The above architecture pretty much summarizes what we just learned. You can read the paper AN IMAGE IS WORTH 16X16 WORDS: TRANSFORMERS FOR IMAGE RECOGNITION AT SCALE, which basically introduces Vision Transformers(or ViTs).

Above, we see a block that consists of multiple attention heads, skip connection + normalization, and an MLP at the end. This is known as a single block of the Transformer.

*Note: A cross attention is also same as the self attention mechanism, just that it learns correlations between two different data(input and output tokens in language modeling/machine translation, image and text tokens in case of multi-modal networks).

Context Window:

The number of tokens that can be part of an attention pattern is called the context window. In other words, it indicates as to how far one token can attend to(or talk to) another token. The bigger the window, the better context or correlation that the model can learn, but it also comes at the cost of computation as the matrix can quickly grow.

Transformers for Language Modeling:

Till now, we have seen Transformers from the context of only Image classification. But things are never complete until we discuss this architecture from the context of NLP and more specifically, Language Modeling.

Language modeling is the task of modeling a language(in the sense, its semantics, what word follows what, what all words co-occur together) and one of the ways to do is by predicting the next token/word given the preceding set of tokens/words. And the model capable of doing so is termed as a Language Model.

Now that we are clear on the problem statement, how do we go about solving it?

In simplest terms, what we need is a neural network that given all these preceding tokens as inputs, embeds them into representations(or embeddings), keeps learning refined embeddings or correlations among the tokens -> this transformation goes on and on until it is able to produce an embedding that actually close enough to the next word(as per the training data).
The above solution seems straight forward, in the sense, keep stacking multiple transformer blocks to produce this refined embedding.

But however, there is more to it. Let us take a look at what is mentioned in the breakthrough paper “Attention is all you need” regarding Transformers for Language tasks.

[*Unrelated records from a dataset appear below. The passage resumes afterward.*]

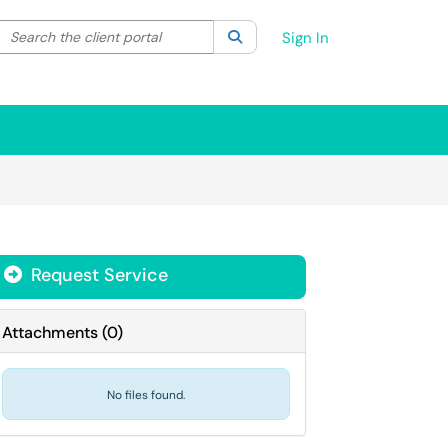
Search the client portal
lter your search by category. Current category:
Search
All
Sign In
Request Service
Attachments
(
0
)
No files found.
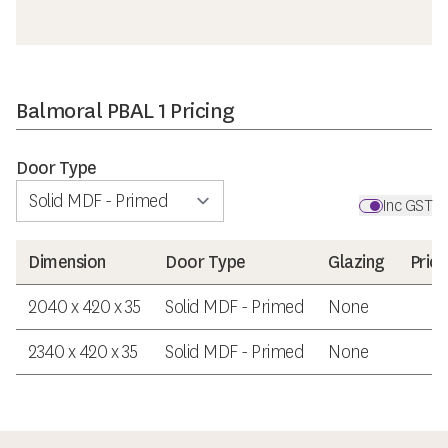
Balmoral PBAL 1 Pricing
Door Type
Inc GST
Dimension
Door Type
Glazing
Price
2040 x 420 x 35
Solid MDF - Primed
None
$3
2340 x 420 x 35
Solid MDF - Primed
None
$4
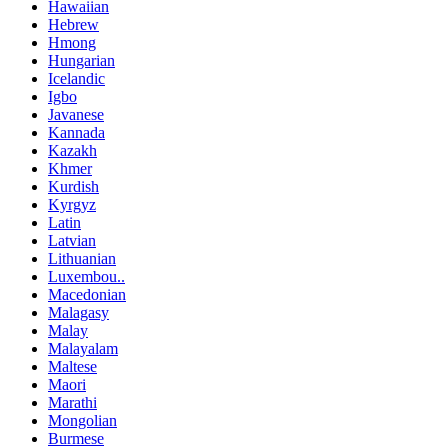
Hawaiian
Hebrew
Hmong
Hungarian
Icelandic
Igbo
Javanese
Kannada
Kazakh
Khmer
Kurdish
Kyrgyz
Latin
Latvian
Lithuanian
Luxembou..
Macedonian
Malagasy
Malay
Malayalam
Maltese
Maori
Marathi
Mongolian
Burmese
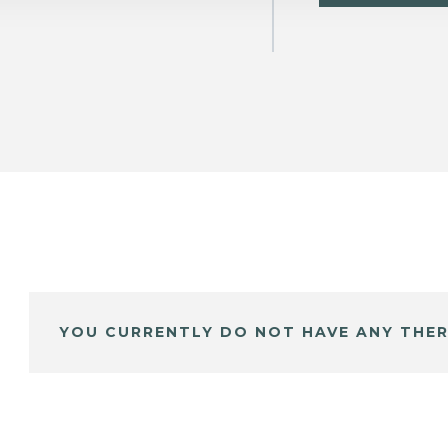
YOU CURRENTLY DO NOT HAVE ANY THER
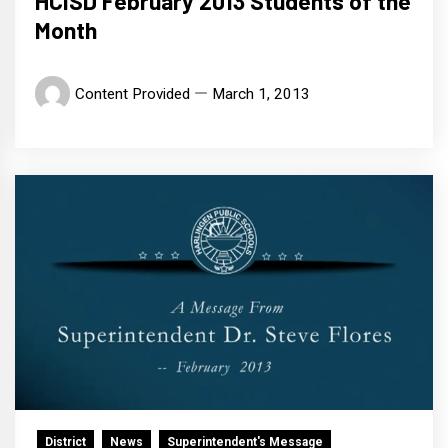
HCISD February 2013 Students of the
Month
Content Provided
March 1, 2013
District
News
Superintendent's Message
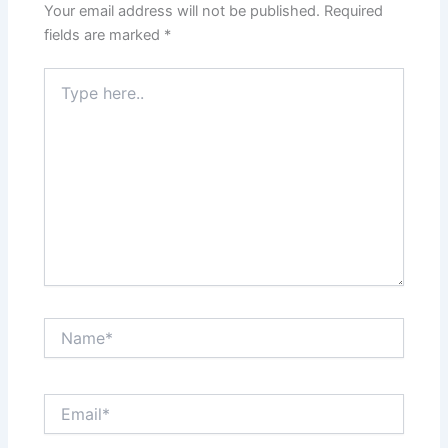
Your email address will not be published.
Required
fields are marked
*
Type
here..
Name*
Email*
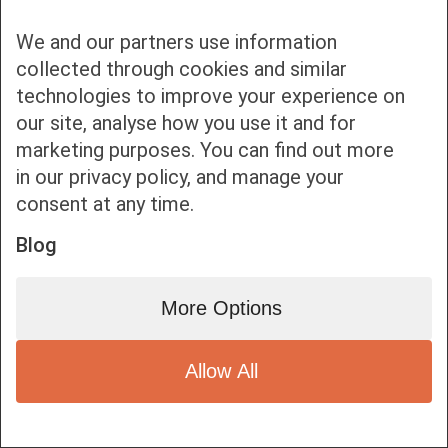
Bottom bar menu
We and our partners use information
1
collected through cookies and similar
technologies to improve your experience on
our site, analyse how you use it and for
marketing purposes. You can find out more
in our privacy policy, and manage your
consent at any time.
Blog
More Options
Allow All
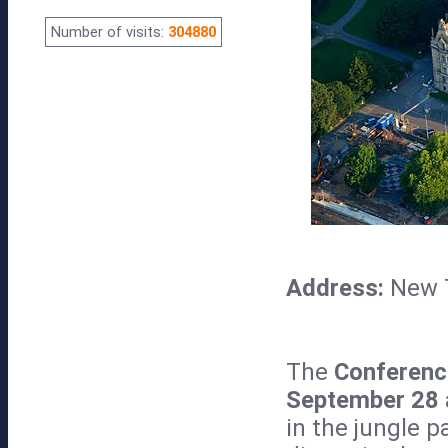
Number of visits:
304880
Address:
New 
The
Conferenc
September 28
in the jungle p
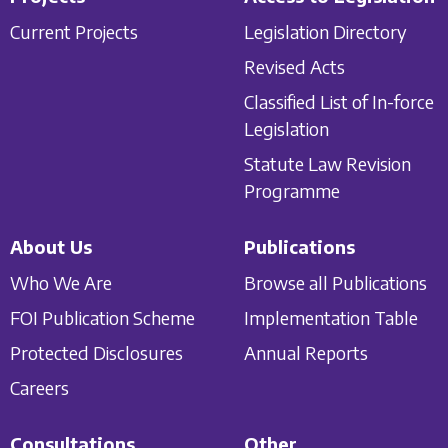
Current Projects
Legislation Directory
Revised Acts
Classified List of In-force
Legislation
Statute Law Revision
Programme
About Us
Publications
Who We Are
Browse all Publications
FOI Publication Scheme
Implementation Table
Protected Disclosures
Annual Reports
Careers
Consultations
Other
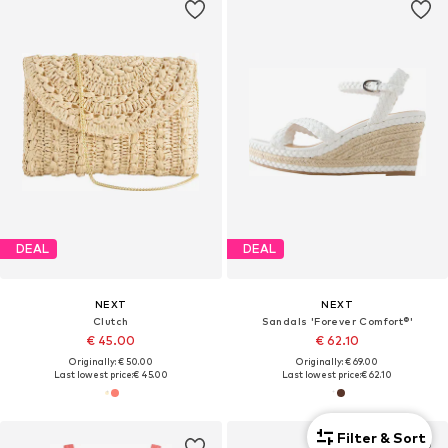
DEAL
DEAL
NEXT
NEXT
Clutch
Sandals 'Forever Comfort®'
€ 45.00
€ 62.10
Originally: € 50.00
Originally: € 69.00
Last lowest price:
€ 45.00
Last lowest price:
€ 62.10
Filter & Sort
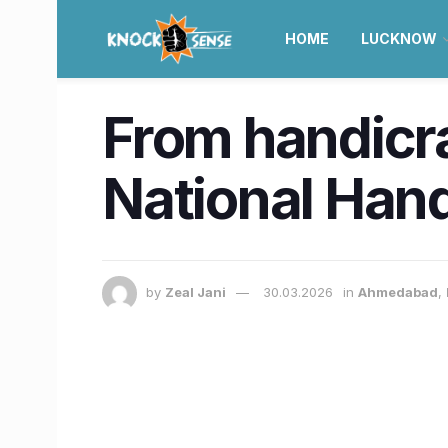
HOME
LUCKNOW
From handicra
National Hand
by
Zeal Jani
30.03.2026
in
Ahmedabad
,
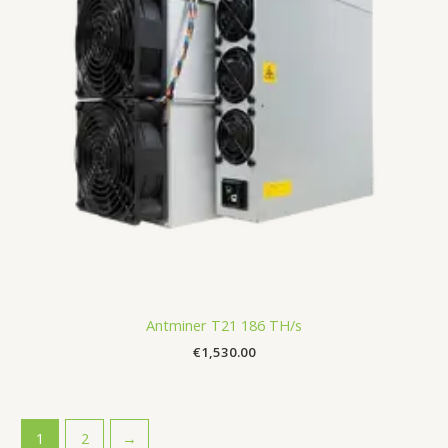
Antminer T21 186 TH/s
€
1,530.00
1
2
→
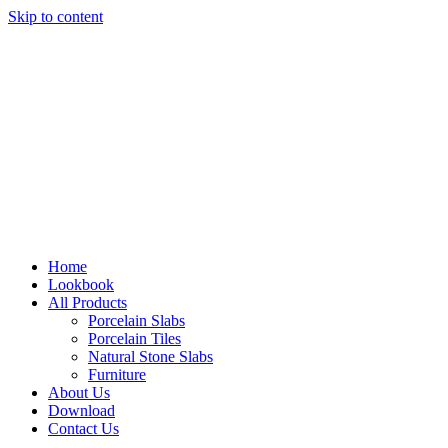
Skip to content
Home
Lookbook
All Products
Porcelain Slabs
Porcelain Tiles
Natural Stone Slabs
Furniture
About Us
Download
Contact Us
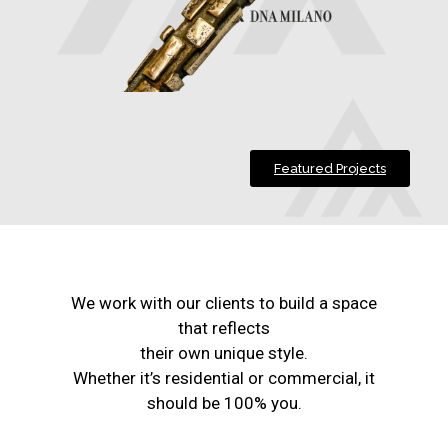
Featured Projects
We work with our clients to build a space
that reflects
their own unique style.
Whether it’s residential or commercial, it
should be 100% you.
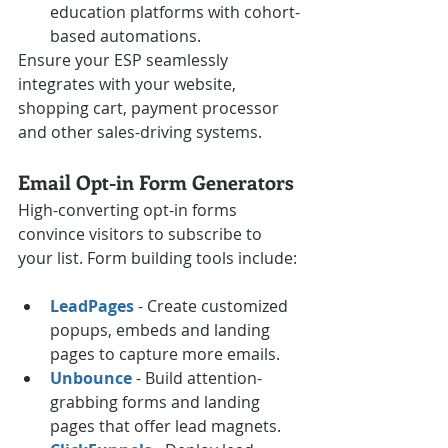
education platforms with cohort-
based automations.
Ensure your ESP seamlessly 
integrates with your website, 
shopping cart, payment processor 
and other sales-driving systems.
Email Opt-in Form Generators
High-converting opt-in forms 
convince visitors to subscribe to 
your list. Form building tools include:
LeadPages
 - Create customized 
popups, embeds and landing 
pages to capture more emails.
Unbounce
 - Build attention-
grabbing forms and landing 
pages that offer lead magnets.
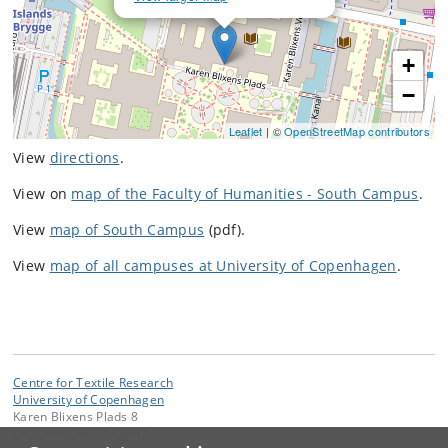
+
−
Leaflet
| ©
OpenStreetMap contributors
View
directions
.
View on
map of the Faculty of Humanities - South Campus
.
View
map of South Campus
(pdf).
View
map of all campuses at University of Copenhagen
.
Centre for Textile Research
University of Copenhagen
Karen Blixens Plads 8
DK-2300 Copenhagen S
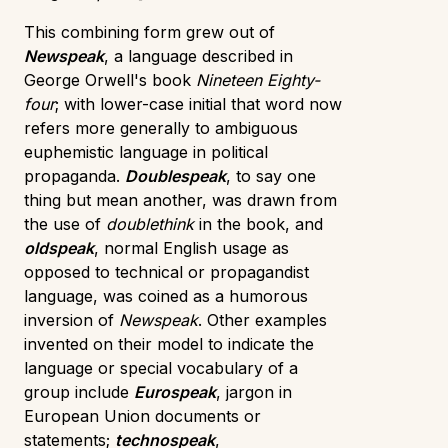
This combining form grew out of
Newspeak
, a language described in
George Orwell's book
Nineteen Eighty-
four
; with lower-case initial that word now
refers more generally to ambiguous
euphemistic language in political
propaganda.
Doublespeak
, to say one
thing but mean another, was drawn from
the use of
doublethink
in the book, and
oldspeak
, normal English usage as
opposed to technical or propagandist
language, was coined as a humorous
inversion of
Newspeak
. Other examples
invented on their model to indicate the
language or special vocabulary of a
group include
Eurospeak
, jargon in
European Union documents or
statements;
technospeak
,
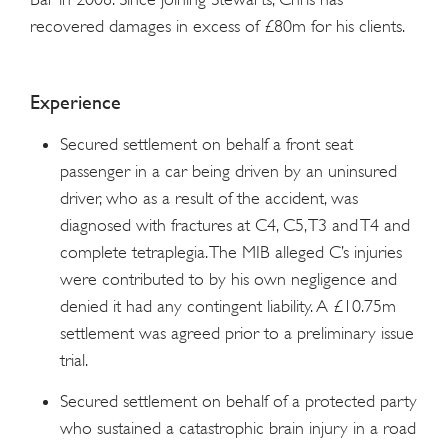
recovered damages in excess of £80m for his clients.
Experience
Secured settlement on behalf a front seat
passenger in a car being driven by an uninsured
driver, who as a result of the accident, was
diagnosed with fractures at C4, C5, T3 and T4 and
complete tetraplegia. The MIB alleged C’s injuries
were contributed to by his own negligence and
denied it had any contingent liability. A £10.75m
settlement was agreed prior to a preliminary issue
trial.
Secured settlement on behalf of a protected party
who sustained a catastrophic brain injury in a road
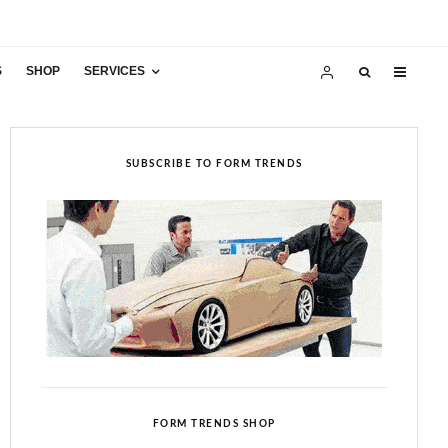
S
SHOP
SERVICES
SUBSCRIBE TO FORM TRENDS
FORM TRENDS SHOP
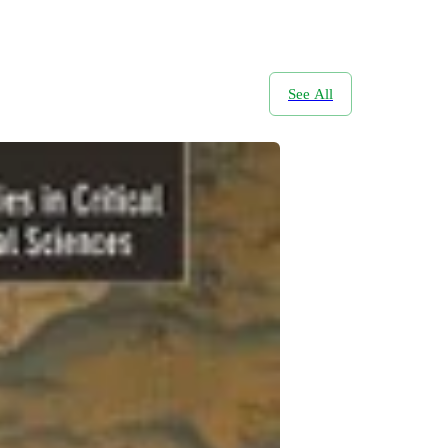
See All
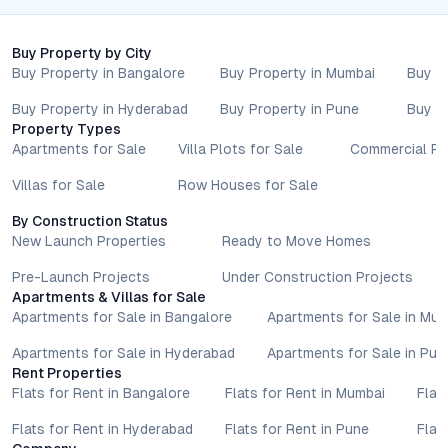
project is worth close consideration. To explore current pricing,
available configurations, or schedule a site visit, connect with
Buy Property by City
the Ithika Nirvana County sales team and experience a new
Buy Property in Bangalore
Buy Property in Mumbai
Buy P
standard in contemporary living.
Property markets are dynamic, and listings for properties for
Buy Property in Hyderabad
Buy Property in Pune
Buy P
sale may change based on demand, availability, developer
Property Types
updates, and local regulations. Pricing, configurations,
Apartments for Sale
Villa Plots for Sale
Commercial Pr
amenities, and possession timelines can vary across projects
Villas for Sale
Row Houses for Sale
and locations. Buyers exploring properties for sale should
conduct their own due diligence, compare multiple options, and
By Construction Status
assess long-term value in line with their financial plans and
New Launch Properties
Ready to Move Homes
lifestyle goals. All details shared on property pages are
provided for general informational purposes only.
Pre-Launch Projects
Under Construction Projects
Apartments & Villas for Sale
Specifications, approvals, plans, offers, and other project-
Apartments for Sale in Bangalore
Apartments for Sale in Mu
related information are subject to revision without prior notice.
Prospective buyers are advised to verify every aspect directly
Apartments for Sale in Hyderabad
Apartments for Sale in Pun
with authorised sales teams, developers, and legal or financial
Rent Properties
advisors before proceeding with any booking or transaction.
Flats for Rent in Bangalore
Flats for Rent in Mumbai
Flat
Nothing contained herein should be treated as a binding
Flats for Rent in Hyderabad
Flats for Rent in Pune
Flat
commitment, investment advice, or formal offer. Real estate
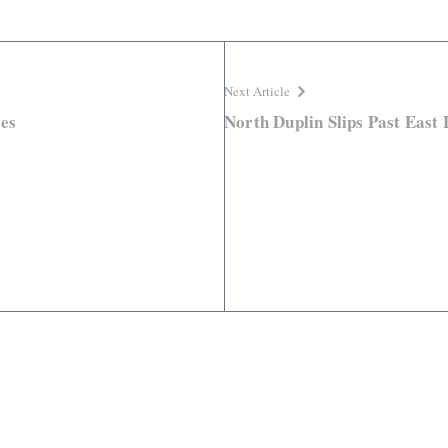
Next Article
es
North Duplin Slips Past East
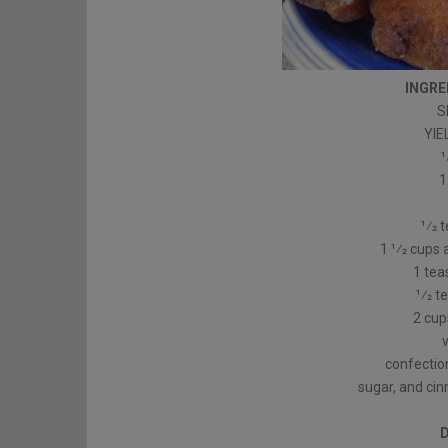
INGRE
S
YIE
1
1
1⁄2 
1 1⁄2 cups
1 te
1⁄2 
2 cups
confection
sugar, and ci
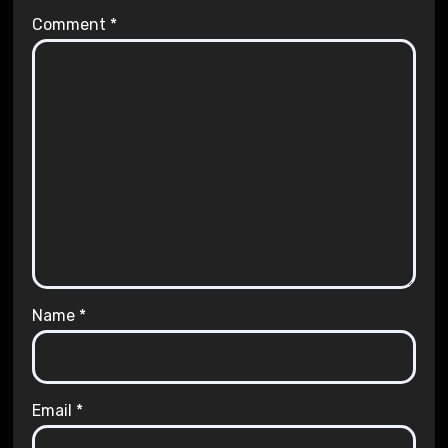
Comment
*
Name
*
Email
*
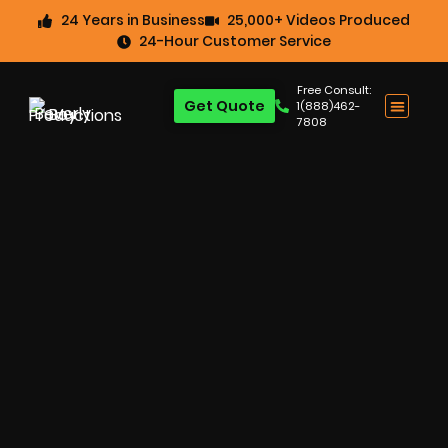
24 Years in Business
25,000+ Videos Produced
24-Hour Customer Service
Free Consult:
Get Quote
1(888)462-
7808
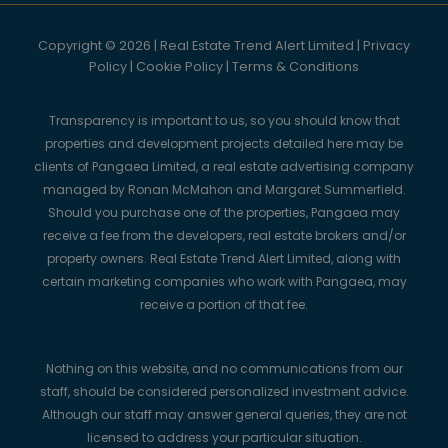
Copyright © 2026 | Real Estate Trend Alert Limited |
Privacy
Policy
|
Cookie Policy
|
Terms & Conditions
Transparency is important to us, so you should know that
properties and development projects detailed here may be
clients of Pangaea Limited, a real estate advertising company
managed by Ronan McMahon and Margaret Summerfield.
Should you purchase one of the properties, Pangaea may
receive a fee from the developers, real estate brokers and/or
property owners. Real Estate Trend Alert Limited, along with
certain marketing companies who work with Pangaea, may
receive a portion of that fee.
Nothing on this website, and no communications from our
staff, should be considered personalized investment advice.
Although our staff may answer general queries, they are not
licensed to address your particular situation.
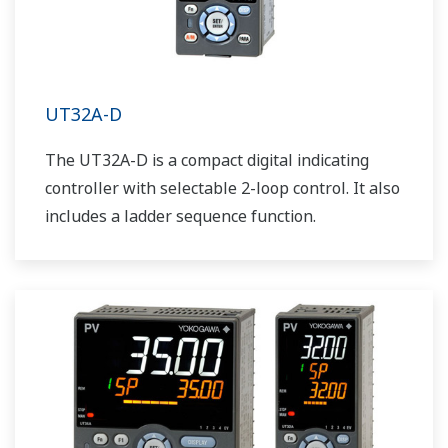
UT32A-D
The UT32A-D is a compact digital indicating
controller with selectable 2-loop control. It also
includes a ladder sequence function.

In addition to the encoder block we have discussed, the Transformer Architecture defined for the Machine Translation task has a decoder block as well.

Check the architecture below:

Transformer Architecture as in the paper “Attention is all you need”

We have read only about the encoder part of a Transformer, what really happens in a decoder?

Well, I would like to not think of both of these as two separate components — because technically they both are one and the same — it is just one set of transformer blocks grouped together whose role is to learn information about the preceding tokens — which is called the Encoder and the other set of transformer blocks learn to predict the embedding of the next token(based on the encoded representation) — which is the decoder.

The only detail we need to look at is that the decoder takes in as input the key and value vectors from the encoder(which has seen the input sentence) and uses its own query vectors — the intuition behind this is that, the network is able to focus on the most relevant parts of the sentence before decoding what could possibly be the next word/token.

*One can see why the name Transformers — a series of transformations to generate rich, relevant and informative representations from the initial input representations.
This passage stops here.